Please notice: sensitive variables must be stored either in specialized services or in the project/group's hidden variables.

Remarks:

To run SCA scan using an archive or an SBOM file, you need to specify the value of the SCA_SCAN_TYPE variable as sbom or archive.

To run all DAST scans (similarly for SCA) within a single project, remove DAST:create_project and set the following global variables:

  • DAST_PROJECT_ID
  • DAST_PROJECT_UUID

For SAST, only SAST_PROJECT_UUID needs to be set.

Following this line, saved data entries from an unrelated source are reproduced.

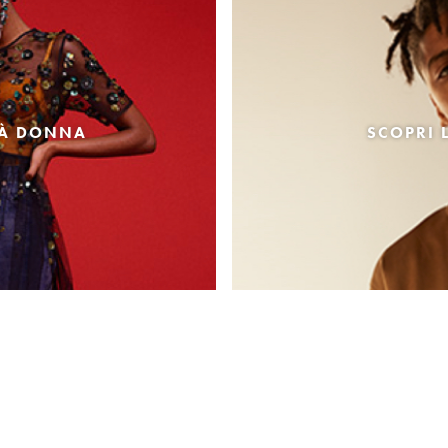
TÀ DONNA
SCOPRI 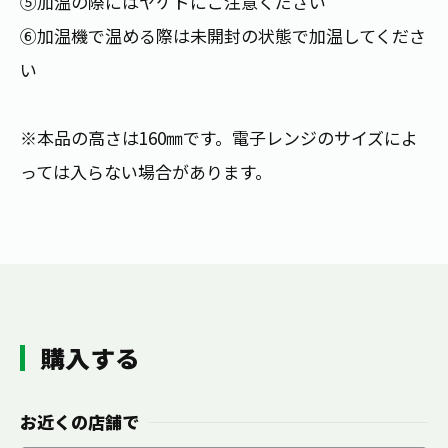
⑤加温の際にはヤケドにご注意ください
⑥加温機で温める際は未開封の状態で加温してくださ
い
※本品の高さは160㎜です。電子レンジのサイズによ
っては入らない場合があります。
購入する
お近くの店舗で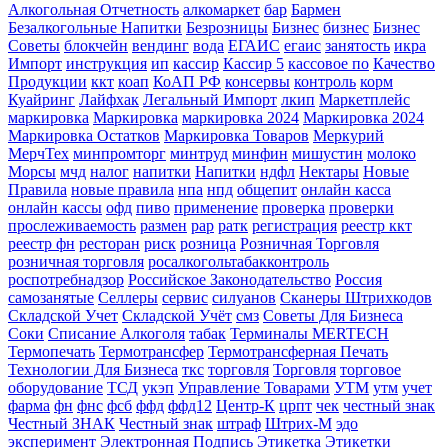
Алкогольная Отчетность
алкомаркет
бар
Бармен
Безалкогольные Напитки
Безрозницы
Бизнес
бизнес
Бизнес
Советы
блокчейн
вендинг
вода
ЕГАИС
егаис
занятость
икра
Импорт
инструкция
ип
кассир
Кассир 5
кассовое по
Качество
Продукции
ккт
коап
КоАП РФ
консервы
контроль
корм
Куайринг
Лайфхак
Легальный Импорт
лкип
Маркетплейс
маркировка
Маркировка
маркировка 2024
Маркировка 2024
Маркировка Остатков
Маркировка Товаров
Меркурий
МерчТех
минпромторг
минтруд
минфин
мишустин
молоко
Морсы
мчд
налог
напитки
Напитки
ндфл
Нектары
Новые
Правила
новые правила
нпа
нпд
общепит
онлайн касса
онлайн кассы
офд
пиво
применение
проверка
проверки
прослеживаемость
размен
рар
ратк
регистрация
реестр ккт
реестр фн
ресторан
риск
розница
Розничная Торговля
розничная торговля
росалкогольтабакконтроль
роспотребнадзор
Российское Законодательство
Россия
самозанятые
Селлеры
сервис
силуанов
Сканеры Штрихкодов
Складской Учет
Складской Учёт
смз
Советы Для Бизнеса
Соки
Списание Алкоголя
табак
Терминалы MERTECH
Термопечать
Термотрансфер
Термотрансферная Печать
Технологии Для Бизнеса
ткс
торговля
Торговля
торговое
оборудование
ТСД
укэп
Управление Товарами
УТМ
утм
учет
фарма
фн
фнс
фсб
ффд
ффд12
Центр-К
црпт
чек
честный знак
Честный ЗНАК
Честный знак
штраф
Штрих-М
эдо
эксперимент
Электронная Подпись
Этикетка
Этикетки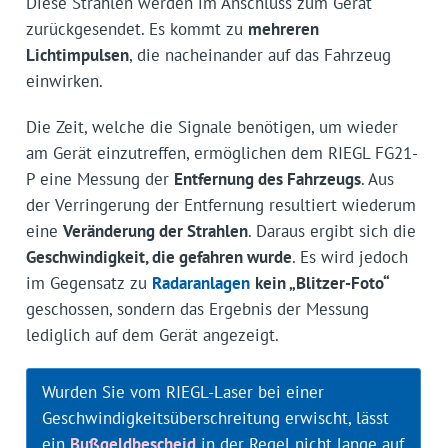
Diese Strahlen werden im Anschluss zum Gerät
zurückgesendet. Es kommt zu
mehreren
Lichtimpulsen
, die nacheinander auf das Fahrzeug
einwirken.
Die Zeit, welche die Signale benötigen, um wieder
am Gerät einzutreffen, ermöglichen dem RIEGL FG21-
P eine Messung der
Entfernung des Fahrzeugs
. Aus
der Verringerung der Entfernung resultiert wiederum
eine
Veränderung der Strahlen
. Daraus ergibt sich die
Geschwindigkeit, die gefahren wurde
. Es wird jedoch
im Gegensatz zu
Radaranlagen
kein „Blitzer-Foto“
geschossen, sondern das Ergebnis der Messung
lediglich auf dem Gerät angezeigt.
Wurden Sie vom RIEGL-Laser bei einer
Geschwindigkeitsüberschreitung erwischt, lässt
ein
Bußgeldbescheid
in der Regel nicht lange auf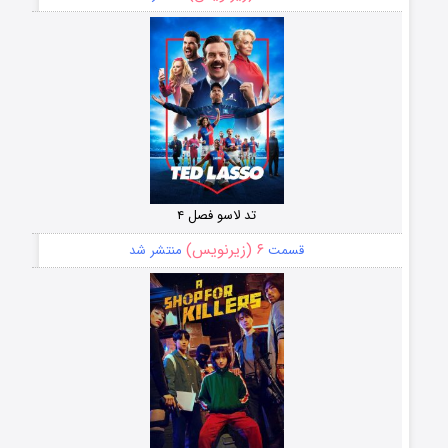
تد لاسو فصل ۴
۶ (زیرنویس)
قسمت
منتشر شد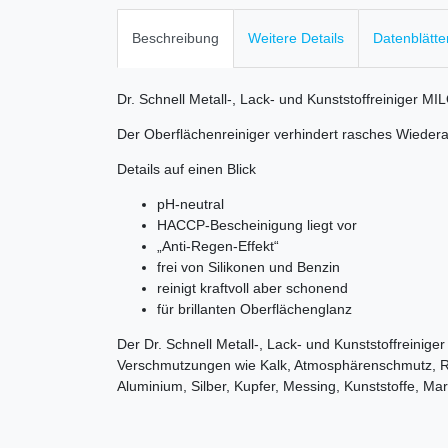
Beschreibung
Weitere Details
Datenblätte
Dr. Schnell Metall-, Lack- und Kunststoffreiniger MI
Der Oberflächenreiniger verhindert rasches Wieder
Details auf einen Blick
pH-neutral
HACCP-Bescheinigung liegt vor
„Anti-Regen-Effekt“
frei von Silikonen und Benzin
reinigt kraftvoll aber schonend
für brillanten Oberflächenglanz
Der Dr. Schnell Metall-, Lack- und Kunststoffreinig
Verschmutzungen wie Kalk, Atmosphärenschmutz, Ruß,
Aluminium, Silber, Kupfer, Messing, Kunststoffe, M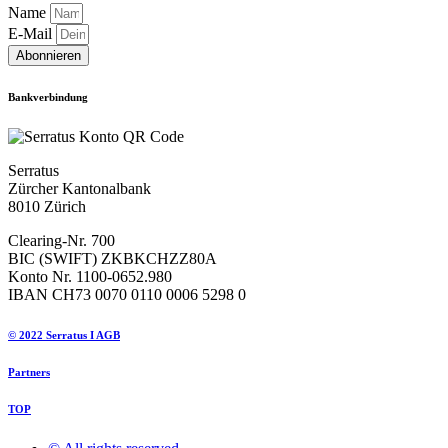
Name
E-Mail
Abonnieren
Bankverbindung
Serratus
Zürcher Kantonalbank
8010 Zürich
Clearing-Nr. 700
BIC (SWIFT) ZKBKCHZZ80A
Konto Nr. 1100-0652.980
IBAN CH73 0070 0110 0006 5298 0
© 2022 Serratus I AGB
Partners
TOP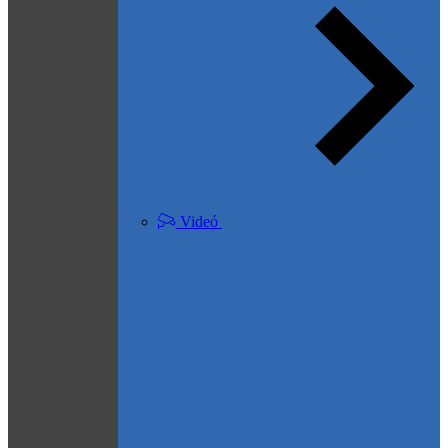
Videó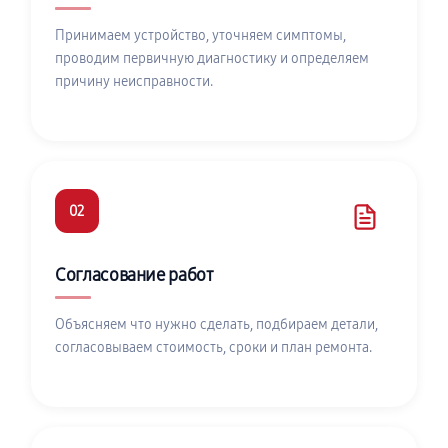
Принимаем устройство, уточняем симптомы,
проводим первичную диагностику и определяем
причину неисправности.
02
Согласование работ
Объясняем что нужно сделать, подбираем детали,
согласовываем стоимость, сроки и план ремонта.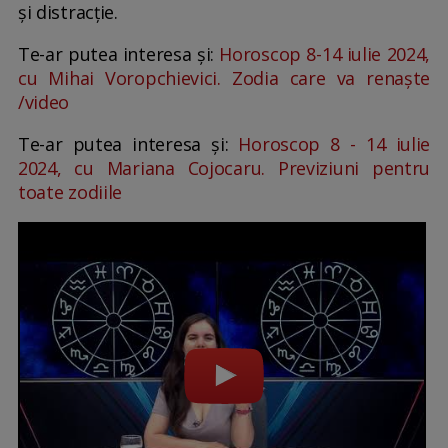
și distracție.
Te-ar putea interesa și:
Horoscop 8-14 iulie 2024,
cu Mihai Voropchievici. Zodia care va renaște
/video
Te-ar putea interesa și:
Horoscop 8 - 14 iulie
2024, cu Mariana Cojocaru. Previziuni pentru
toate zodiile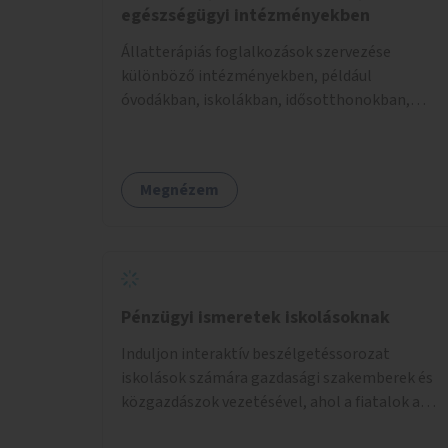
egészségügyi intézményekben
Állatterápiás foglalkozások szervezése
különböző intézményekben, például
óvodákban, iskolákban, idősotthonokban,
egészségügyi intézményekben.
Megnézem
Pénzügyi ismeretek iskolásoknak
Induljon interaktív beszélgetéssorozat
iskolások számára gazdasági szakemberek és
közgazdászok vezetésével, ahol a fiatalok a
pénzügyi-gazdasági alapismeretekkel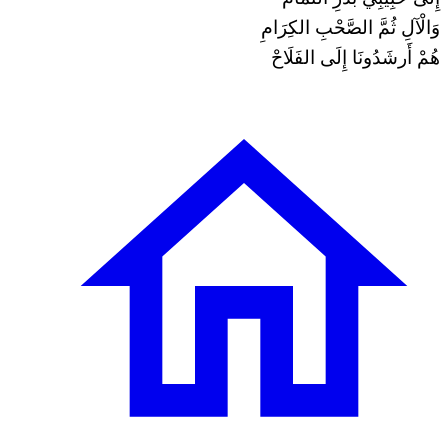
وَالْآلِ ثُمَّ الصَّحْبِ الكِرَامِ
هُمْ أَرشَدُونَا إِلَى الفَلَاحْ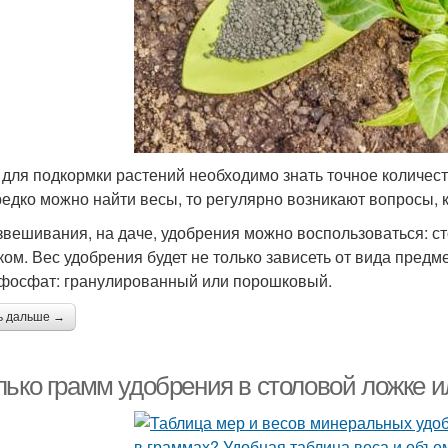
 для подкормки растений необходимо знать точное количест
редко можно найти весы, то регулярно возникают вопросы, 
звешивания, на даче, удобрения можно воспользоваться: с
ом. Вес удобрения будет не только зависеть от вида предмет
фосфат: гранулированный или порошковый.
ь дальше →
лько грамм удобрения в столовой ложке 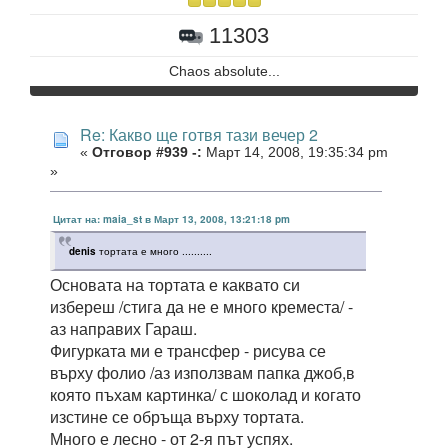
11303
Chaos absolute...
Re: Какво ще готвя тази вечер 2
«
Отговор #939 -:
Март 14, 2008, 19:35:34 pm
»
Цитат на: maia_st в Март 13, 2008, 13:21:18 pm
denis
тортата е много ..........
Основата на тортата е каквато си
избереш /стига да не е много креместа/ -
аз направих Гараш.
Фигурката ми е трансфер - рисува се
върху фолио /аз използвам папка джоб,в
която пъхам картинка/ с шоколад и когато
изстине се обръща върху тортата.
Много е лесно - от 2-я път успях.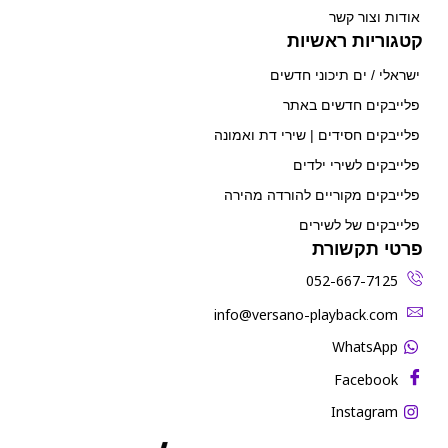
אודות וצור קשר
קטגוריות ראשיות
ישראלי / ים תיכוני חדשים
פלייבקים חדשים באתר
פלייבקים חסידים | שירי דת ואמונה
פלייבקים לשירי ילדים
פלייבקים מקוריים להורדה מהירה
פלייבקים של לשירים
פרטי תקשורת
052-667-7125
‫info@versano-playback.com‬
WhatsApp
Facebook
Instagram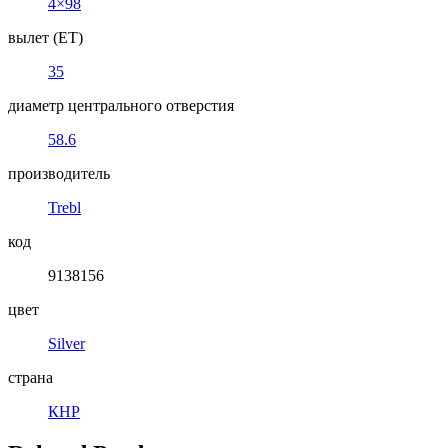
4×98
вылет (ET)
35
диаметр центрального отверстия
58.6
производитель
Trebl
код
9138156
цвет
Silver
страна
КНР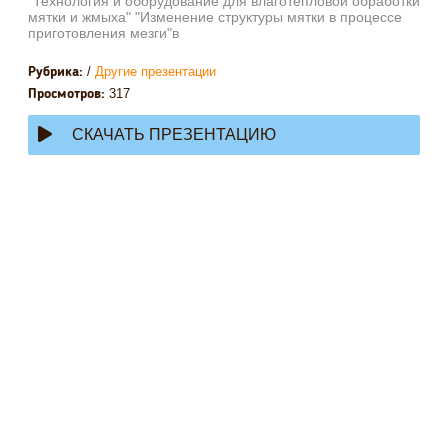
"Технология и оборудование для влаготепловой обработки
мятки и жмыха" "Изменение структуры мятки в процессе
приготовления мезги"в
/
Другие презентации
Рубрика:
317
Просмотров:
СКАЧАТЬ ПРЕЗЕНТАЦИЮ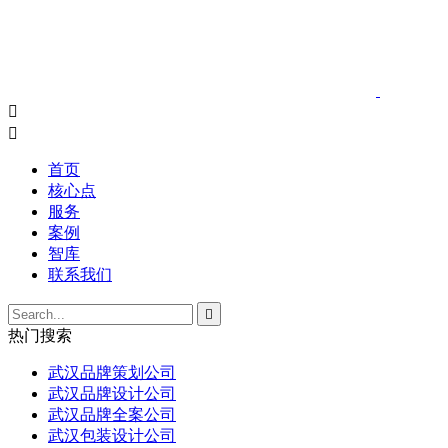


首页
核心点
服务
案例
智库
联系我们

热门搜索
武汉品牌策划公司
武汉品牌设计公司
武汉品牌全案公司
武汉包装设计公司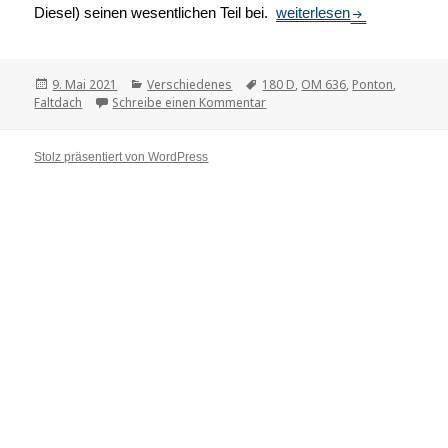
Diesel) seinen wesentlichen Teil bei.
Mein 180 D Ponton
weiterlesen
Veröffentlicht
9. Mai 2021
Kategorien
Verschiedenes
Tags
180 D
,
OM 636
,
Ponton
,
Faltdach
am
Schreibe einen Kommentar
zu Mein 180 D Ponton
Stolz präsentiert von WordPress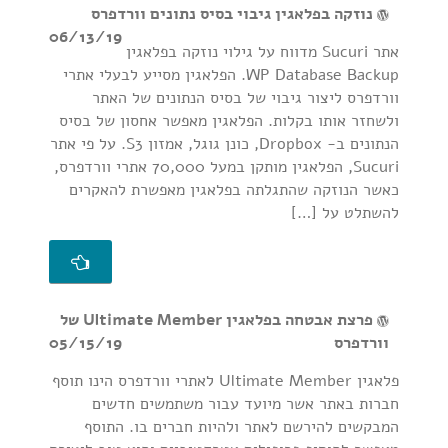
נוזקה בפלאגין גיבוי בסיס נתונים וורדפרס
06/13/19
אתר Sucuri מדווח על גילוי נוזקה בפלאגין
WP Database Backup. הפלאגין מסייע לבעלי אתרי
וורדפרס ליצור גיבוי של בסיס הנתונים של האתר
ולשחזר אותו בקלות. הפלאגין מאפשר אחסון של בסיס
הנתונים ב- Dropbox, כונן גוגל, אמזון S3. על פי אתר
Sucuri, הפלאגין מותקן במעל 70,000 אתרי וורדפרס,
כאשר הנוזקה שהתגלתה בפלאגין מאפשרת להאקרים
להשתלט על […]
פרצת אבטחה בפלאגין Ultimate Member של
וורדפרס
05/15/19
פלאגין Ultimate Member לאתרי וורדפרס הינו תוסף
חברות באתר אשר מיועד עבור משתמשים חדשים
המבקשים להירשם לאתר ולהיות חברים בו. התוסף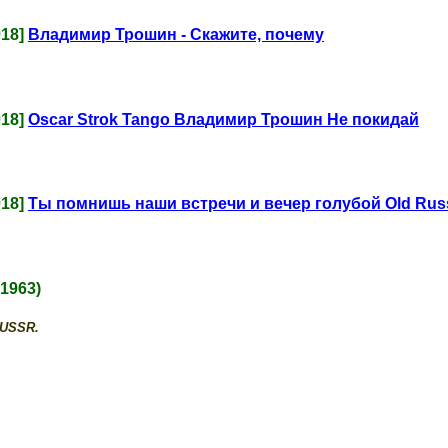
018]
Владимир Трошин - Скажите, почему
018]
Oscar Strok Tango Владимир Трошин Не покидай
018]
Ты помнишь наши встречи и вечер голубой Old Rus
-1963)
 USSR.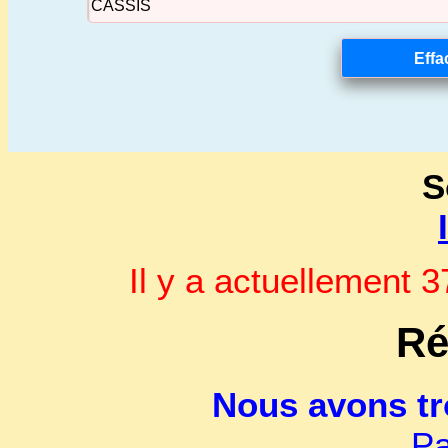
S
Il y a actuellement
Ré
Nous avons t
Pa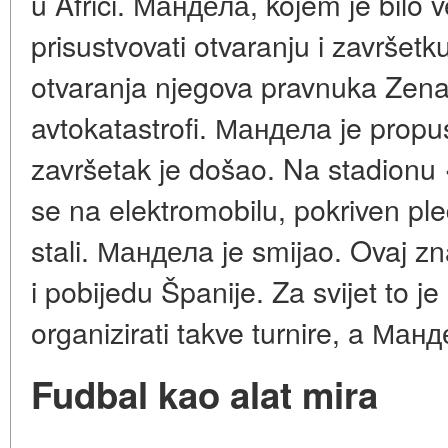
u Africi. Мандела, kojem je bilo 
prisustvovati otvaranju i završetk
otvaranja njegova pravnuka Zenan
avtokatastrofi. Манделa je propus
završetak je došao. Na stadionu
se na elektromobilu, pokriven pl
stali. Манделa je smijao. Ovaj zn
i pobijedu Španije. Za svijet to j
organizirati takve turnire, a Ма
Fudbal kao alat mira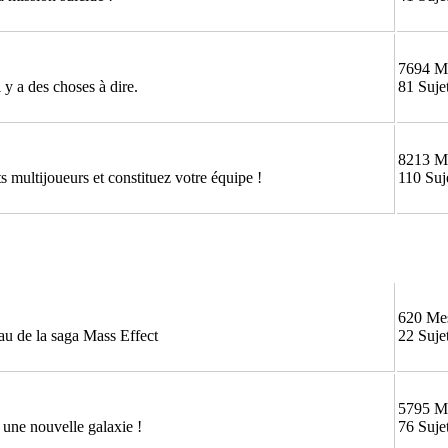
7694 M
 y a des choses à dire.
81 Suje
8213 M
 multijoueurs et constituez votre équipe !
110 Suj
620 Me
au de la saga Mass Effect
22 Suje
5795 M
une nouvelle galaxie !
76 Suje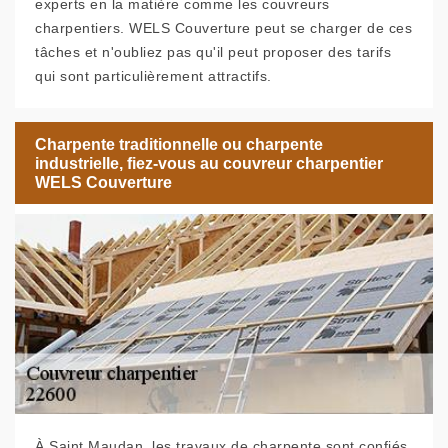
experts en la matière comme les couvreurs
charpentiers. WELS Couverture peut se charger de ces
tâches et n'oubliez pas qu'il peut proposer des tarifs
qui sont particulièrement attractifs.
Charpente traditionnelle ou charpente
industrielle, fiez-vous au couvreur charpentier
WELS Couverture
À Saint Maudan, les travaux de charpente sont confiés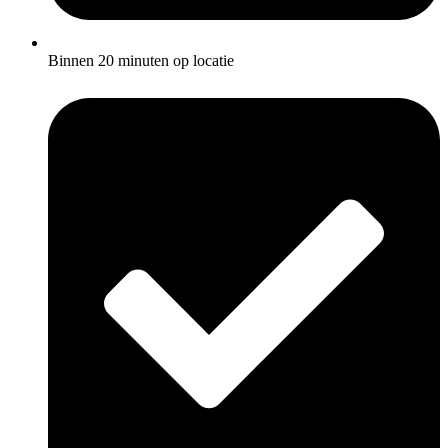
Binnen 20 minuten op locatie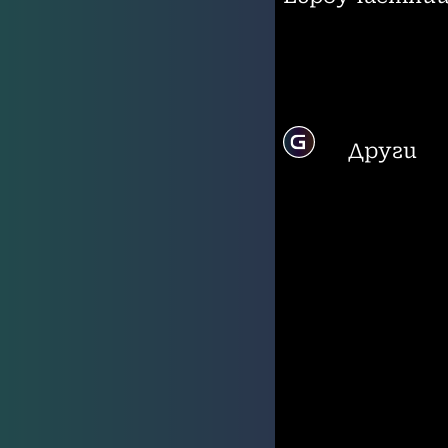
Други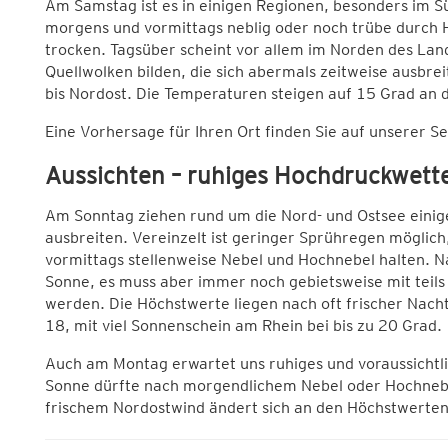
Am Samstag ist es in einigen Regionen, besonders im S
morgens und vormittags neblig oder noch trübe durch H
trocken. Tagsüber scheint vor allem im Norden des Land
Quellwolken bilden, die sich abermals zeitweise ausbre
bis Nordost. Die Temperaturen steigen auf 15 Grad an 
Eine Vorhersage für Ihren Ort finden Sie auf unserer S
Aussichten – ruhiges Hochdruckwett
Am Sonntag ziehen rund um die Nord- und Ostsee einige
ausbreiten. Vereinzelt ist geringer Sprühregen möglich,
vormittags stellenweise Nebel und Hochnebel halten. N
Sonne, es muss aber immer noch gebietsweise mit teils
werden. Die Höchstwerte liegen nach oft frischer Nacht
18, mit viel Sonnenschein am Rhein bei bis zu 20 Grad.
Auch am Montag erwartet uns ruhiges und voraussichtl
Sonne dürfte nach morgendlichem Nebel oder Hochnebe
frischem Nordostwind ändert sich an den Höchstwerte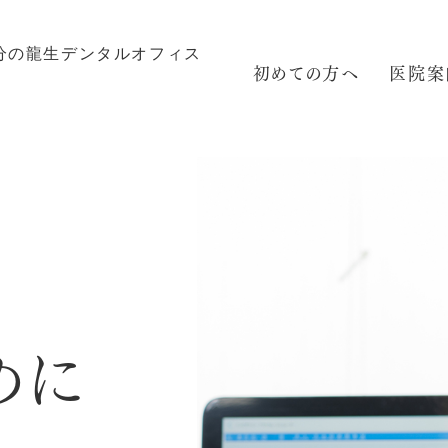
初めての方へ
医院案
めに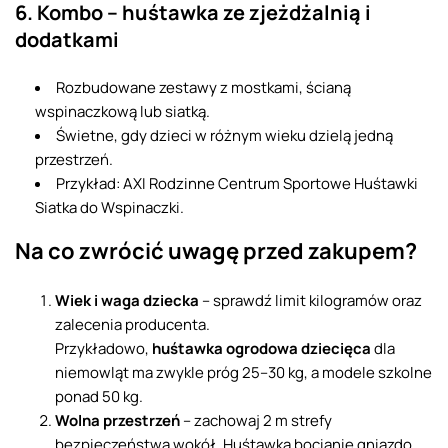
6. Kombo – huśtawka ze zjeżdżalnią i
dodatkami
Rozbudowane zestawy z mostkami, ścianą
wspinaczkową lub siatką.
Świetne, gdy dzieci w różnym wieku dzielą jedną
przestrzeń.
Przykład: AXI Rodzinne Centrum Sportowe Huśtawki
Siatka do Wspinaczki.
Na co zwrócić uwagę przed zakupem?
Wiek i waga dziecka
– sprawdź limit kilogramów oraz
zalecenia producenta.
Przykładowo,
huśtawka ogrodowa dziecięca
dla
niemowląt ma zwykle próg 25–30 kg, a modele szkolne
ponad 50 kg.
Wolna przestrzeń
– zachowaj 2 m strefy
bezpieczeństwa wokół. Huśtawka bocianie gniazdo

Values for PROJECT_ID and PROJECT_UUID for each module can be obtained via the API or the interface after the first scan or after creating an empty project.

Example of configuration using CLT

In the scope of a test pipeline (gitlab-clt.zip), the project is scanned by the SAST, DAST, and SCA modules.

Stages:

  • build — project build
  • test — running unit tests
  • deploy — deployment to the target environment
  • run — deployment and launch for DAST analysis
  • SAST — SAST analysis
  • DAST — DAST analysis
  • SCA — SCA analysis

Module’s jobs:

  • SAST:start_scan — initiate SAST scanning
  • DAST:create_project — create DAST project
  • DAST:start_scan — initiate DAST scanning
  • SCA:create_project — create SCA project
  • SCA:create_sbom — generate SBOM file
  • SCA:start_scan_sbom — initiate SCA scanning with an SBOM file
  • SCA:start_scan_archive — initiate SCA scanning with an archive

Common jobs:

  • status_scan — check scan status with a job timeout limitation
  • check_rate_scan — verify scan results against specified conditions
  • report — generate reports in PDF and CSV formats

User-editable variables::

  • API_V1_URL — REST URL of the application, e.g.: http://10.0.2.6/app/api/v1
  • TOKEN — authentication token
  • CLT_URL — URL for clt.jar
  • LANGUAGES — scan languages for SAST analysis
  • TARGET_URL — application URL for DAST analysis
  • SCA_SCAN_TYPE — SCA scan type selection: archive or sbom
  • MIN_RATING_SAST — minimum score for SAST
  • MIN_RATING_DAST — minimum score for DAST
  • MIN_RATING_SCA — minimum score for SCA

Please notice: sensitive variables must be stored either in specialized services or in the project/group's hidden variables.

Remarks:

To run SCA scan using an archive or an SBOM file, you need to specify the value of the SCA_SCAN_TYPE variable as sbom or archive.

To run all DAST scans (similarly for SCA) within a single project, remove DAST:create_project and set the following global variables:

  • DAST_PROJECT_ID
  • DAST_PROJECT_UUID

For SAST scan, you need to add the -uuid ${SAST_PROJECT_UUID} for CLT to SAST:start_scan variable. Values for PROJECT_ID and PROJECT_UUID for each module can be obtained via the CLT, API or the interface after the first scan or after creating an empty project.